Startup funding across the Middle East and North Africa rebounded sharply in May, with companies raising about 454.7 million dollars across 33 deals, according to the monthly tally compiled by Wamda. The figure represents a jump of more than 200 percent on April and a rise of about 76 percent on the same month a year earlier, a recovery that says as much about how regional founders are financing growth as about investor appetite.

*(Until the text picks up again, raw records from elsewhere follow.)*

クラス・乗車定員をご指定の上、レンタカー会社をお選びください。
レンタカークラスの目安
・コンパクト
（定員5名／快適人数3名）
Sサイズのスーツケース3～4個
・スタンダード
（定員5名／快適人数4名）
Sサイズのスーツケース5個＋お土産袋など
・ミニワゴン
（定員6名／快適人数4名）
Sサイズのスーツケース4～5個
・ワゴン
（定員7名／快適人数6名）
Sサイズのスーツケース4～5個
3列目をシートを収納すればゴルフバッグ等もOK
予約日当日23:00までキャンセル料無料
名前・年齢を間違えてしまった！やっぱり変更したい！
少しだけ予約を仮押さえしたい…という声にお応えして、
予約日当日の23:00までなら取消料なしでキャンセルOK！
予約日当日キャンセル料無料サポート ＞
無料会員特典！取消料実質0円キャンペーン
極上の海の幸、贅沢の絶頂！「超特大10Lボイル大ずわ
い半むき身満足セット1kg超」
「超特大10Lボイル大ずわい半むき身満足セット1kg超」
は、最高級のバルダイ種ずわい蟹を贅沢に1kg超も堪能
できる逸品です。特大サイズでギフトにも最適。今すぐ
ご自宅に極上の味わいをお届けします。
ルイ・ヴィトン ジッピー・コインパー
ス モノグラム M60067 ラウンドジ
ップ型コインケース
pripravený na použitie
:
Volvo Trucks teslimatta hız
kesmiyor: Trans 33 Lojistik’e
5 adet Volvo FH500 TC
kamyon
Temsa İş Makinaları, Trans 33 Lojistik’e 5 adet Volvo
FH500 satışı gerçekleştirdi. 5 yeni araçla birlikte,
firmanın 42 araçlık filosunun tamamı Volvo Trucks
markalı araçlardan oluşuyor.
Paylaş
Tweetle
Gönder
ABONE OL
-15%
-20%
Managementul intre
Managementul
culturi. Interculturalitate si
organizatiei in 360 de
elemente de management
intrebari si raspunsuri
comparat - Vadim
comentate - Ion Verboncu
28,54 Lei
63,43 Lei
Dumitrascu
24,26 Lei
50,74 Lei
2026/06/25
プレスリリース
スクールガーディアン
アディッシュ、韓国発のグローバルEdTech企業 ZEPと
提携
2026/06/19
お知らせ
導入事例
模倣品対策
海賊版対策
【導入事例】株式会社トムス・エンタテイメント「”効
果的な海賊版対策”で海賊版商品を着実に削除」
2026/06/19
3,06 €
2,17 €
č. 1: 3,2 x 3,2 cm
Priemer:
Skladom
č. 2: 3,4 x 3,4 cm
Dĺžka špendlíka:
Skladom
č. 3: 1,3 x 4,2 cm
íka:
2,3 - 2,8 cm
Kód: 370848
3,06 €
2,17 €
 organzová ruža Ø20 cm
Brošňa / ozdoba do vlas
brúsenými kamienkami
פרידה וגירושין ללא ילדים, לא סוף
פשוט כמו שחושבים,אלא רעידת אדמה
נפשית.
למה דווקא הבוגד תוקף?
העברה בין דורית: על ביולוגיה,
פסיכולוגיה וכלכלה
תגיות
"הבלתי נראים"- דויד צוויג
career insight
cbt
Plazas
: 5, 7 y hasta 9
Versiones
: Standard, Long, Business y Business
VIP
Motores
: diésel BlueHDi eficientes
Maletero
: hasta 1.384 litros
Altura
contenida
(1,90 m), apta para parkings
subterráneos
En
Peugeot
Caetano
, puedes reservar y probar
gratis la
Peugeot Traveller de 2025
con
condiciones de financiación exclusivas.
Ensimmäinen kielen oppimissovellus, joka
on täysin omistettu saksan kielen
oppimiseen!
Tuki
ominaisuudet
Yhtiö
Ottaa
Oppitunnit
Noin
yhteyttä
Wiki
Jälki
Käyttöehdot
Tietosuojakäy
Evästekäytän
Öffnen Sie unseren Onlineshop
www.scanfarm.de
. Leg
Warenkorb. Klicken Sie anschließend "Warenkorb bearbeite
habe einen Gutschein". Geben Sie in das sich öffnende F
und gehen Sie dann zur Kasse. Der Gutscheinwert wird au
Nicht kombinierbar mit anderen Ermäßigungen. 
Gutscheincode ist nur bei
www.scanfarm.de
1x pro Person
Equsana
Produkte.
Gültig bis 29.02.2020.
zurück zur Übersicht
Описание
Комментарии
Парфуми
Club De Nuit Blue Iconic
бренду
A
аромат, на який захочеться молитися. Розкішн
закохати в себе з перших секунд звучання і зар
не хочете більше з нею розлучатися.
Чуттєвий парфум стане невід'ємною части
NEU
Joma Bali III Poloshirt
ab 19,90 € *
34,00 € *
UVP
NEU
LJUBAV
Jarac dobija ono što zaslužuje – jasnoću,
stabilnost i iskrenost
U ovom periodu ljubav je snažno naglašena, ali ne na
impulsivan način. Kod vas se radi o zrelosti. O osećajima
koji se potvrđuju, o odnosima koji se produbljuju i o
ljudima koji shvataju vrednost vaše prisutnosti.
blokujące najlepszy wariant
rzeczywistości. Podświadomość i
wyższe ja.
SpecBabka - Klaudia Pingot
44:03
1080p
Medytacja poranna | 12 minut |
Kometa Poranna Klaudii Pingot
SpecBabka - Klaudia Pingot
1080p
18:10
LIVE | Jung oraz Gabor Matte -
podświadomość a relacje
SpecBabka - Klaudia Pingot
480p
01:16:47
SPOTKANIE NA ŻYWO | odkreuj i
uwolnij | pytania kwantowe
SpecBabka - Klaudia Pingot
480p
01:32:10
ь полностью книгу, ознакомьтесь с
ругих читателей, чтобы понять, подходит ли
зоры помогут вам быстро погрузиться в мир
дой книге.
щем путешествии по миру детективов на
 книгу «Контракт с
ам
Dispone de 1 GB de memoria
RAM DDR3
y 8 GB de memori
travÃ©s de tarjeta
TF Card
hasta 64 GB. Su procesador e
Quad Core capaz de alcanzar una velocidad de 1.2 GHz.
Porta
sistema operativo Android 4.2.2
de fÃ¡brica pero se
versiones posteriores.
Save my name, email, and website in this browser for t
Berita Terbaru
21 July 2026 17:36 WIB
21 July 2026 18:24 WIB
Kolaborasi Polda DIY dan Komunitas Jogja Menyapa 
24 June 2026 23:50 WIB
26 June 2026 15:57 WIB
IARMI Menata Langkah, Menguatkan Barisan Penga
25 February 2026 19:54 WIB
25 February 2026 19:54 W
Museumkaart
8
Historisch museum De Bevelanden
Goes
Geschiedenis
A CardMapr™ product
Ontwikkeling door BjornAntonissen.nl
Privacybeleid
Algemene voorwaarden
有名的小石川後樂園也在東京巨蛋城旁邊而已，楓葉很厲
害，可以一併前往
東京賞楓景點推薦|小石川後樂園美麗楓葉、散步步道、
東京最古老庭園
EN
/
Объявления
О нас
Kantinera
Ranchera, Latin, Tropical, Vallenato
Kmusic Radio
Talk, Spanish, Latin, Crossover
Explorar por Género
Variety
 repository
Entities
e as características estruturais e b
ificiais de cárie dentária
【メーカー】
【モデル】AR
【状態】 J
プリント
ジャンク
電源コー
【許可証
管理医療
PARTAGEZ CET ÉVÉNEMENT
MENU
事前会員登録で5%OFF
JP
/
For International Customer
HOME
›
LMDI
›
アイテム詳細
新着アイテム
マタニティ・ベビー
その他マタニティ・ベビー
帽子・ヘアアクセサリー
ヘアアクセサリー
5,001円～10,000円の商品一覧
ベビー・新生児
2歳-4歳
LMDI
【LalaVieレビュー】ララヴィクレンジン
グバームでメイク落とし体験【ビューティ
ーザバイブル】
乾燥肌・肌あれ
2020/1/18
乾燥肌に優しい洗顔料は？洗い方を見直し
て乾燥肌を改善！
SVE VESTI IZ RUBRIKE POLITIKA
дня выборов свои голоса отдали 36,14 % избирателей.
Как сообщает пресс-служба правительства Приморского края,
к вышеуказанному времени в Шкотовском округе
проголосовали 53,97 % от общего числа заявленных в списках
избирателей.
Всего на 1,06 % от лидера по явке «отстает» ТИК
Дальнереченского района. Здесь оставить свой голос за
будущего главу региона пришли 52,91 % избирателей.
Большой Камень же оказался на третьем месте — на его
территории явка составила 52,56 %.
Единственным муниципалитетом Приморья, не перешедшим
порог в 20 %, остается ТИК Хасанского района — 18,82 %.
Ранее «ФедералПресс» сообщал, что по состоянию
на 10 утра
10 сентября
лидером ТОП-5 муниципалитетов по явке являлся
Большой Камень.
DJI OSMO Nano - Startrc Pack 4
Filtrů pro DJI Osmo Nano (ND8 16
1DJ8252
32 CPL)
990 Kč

Debt does the heavy lifting
The headline number is less a story about venture capital than about debt. Borrowing made up roughly two thirds of the month's total, concentrated in a small number of large facilities. The biggest single contributor was a 300 million dollar debt raise by the logistics company Trukker, which alone accounted for most of the gap between a quiet April and a busy May. That pattern matters for how the figures should be read. A month that looks like a surge in equity confidence is, on closer inspection, a handful of established companies borrowing against their balance sheets, while early stage equity rounds remain harder to close.
The UAE keeps its lead
On a country basis, the ranking held to its familiar shape. The UAE attracted about 379 million dollars across 15 deals, keeping its place as the region's most funded ecosystem, with the Trukker facility doing much of the work, according to Economy Middle East. Saudi Arabia came second, with startups securing about 70 million dollars across 11 deals, a rise of more than 160 percent on April that points to steady deal flow rather than a single outsized round. Egypt placed third, with three startups raising a combined 5 million dollars, a modest month for a market that has historically traded second and third place with the Kingdom.
A persistent gap
One number cut against the recovery. Companies founded by men raised about 442 million dollars across 28 deals, while women founded startups raised a combined 200,000 dollars between just two deals. The disparity is not new, but the scale of it in a strong month is a reminder that headline growth does not reach the ecosystem evenly. Taken together, the year to date total of close to 1.5 billion dollars across five months suggests resilience rather than recovery, with founders leaning on debt to bridge a period in which equity investors remain selective and the regional macro picture stays clouded by the geopolitical risk that weighed on the first quarter.